Dataset items:
==================================================

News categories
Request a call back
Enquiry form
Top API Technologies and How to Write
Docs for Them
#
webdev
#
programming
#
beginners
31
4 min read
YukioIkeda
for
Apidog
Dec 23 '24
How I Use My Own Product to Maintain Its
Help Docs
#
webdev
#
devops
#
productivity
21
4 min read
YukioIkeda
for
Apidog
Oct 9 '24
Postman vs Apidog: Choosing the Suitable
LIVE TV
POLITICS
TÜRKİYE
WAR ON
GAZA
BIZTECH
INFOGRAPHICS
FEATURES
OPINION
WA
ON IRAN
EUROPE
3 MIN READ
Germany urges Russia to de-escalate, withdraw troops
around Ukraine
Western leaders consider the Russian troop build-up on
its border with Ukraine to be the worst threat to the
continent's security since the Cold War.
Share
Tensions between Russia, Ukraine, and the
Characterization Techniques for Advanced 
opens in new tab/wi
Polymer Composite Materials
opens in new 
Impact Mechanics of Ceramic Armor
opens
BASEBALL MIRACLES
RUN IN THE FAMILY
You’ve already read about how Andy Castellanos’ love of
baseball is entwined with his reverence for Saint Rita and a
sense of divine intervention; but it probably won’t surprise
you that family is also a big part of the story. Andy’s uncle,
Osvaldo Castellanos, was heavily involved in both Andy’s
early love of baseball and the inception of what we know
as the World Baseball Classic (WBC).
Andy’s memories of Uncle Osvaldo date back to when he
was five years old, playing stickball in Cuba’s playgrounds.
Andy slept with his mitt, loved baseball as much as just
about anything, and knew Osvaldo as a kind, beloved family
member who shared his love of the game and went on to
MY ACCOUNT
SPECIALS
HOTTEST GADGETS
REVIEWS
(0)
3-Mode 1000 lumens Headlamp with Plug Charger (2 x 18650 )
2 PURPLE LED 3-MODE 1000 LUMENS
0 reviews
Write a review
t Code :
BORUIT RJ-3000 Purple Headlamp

==================================================

Check every line of the data above for the string "back", and copy those that have it.

= Result of the task =
Request a call back
Andy’s memories of Uncle Osvaldo date back to when he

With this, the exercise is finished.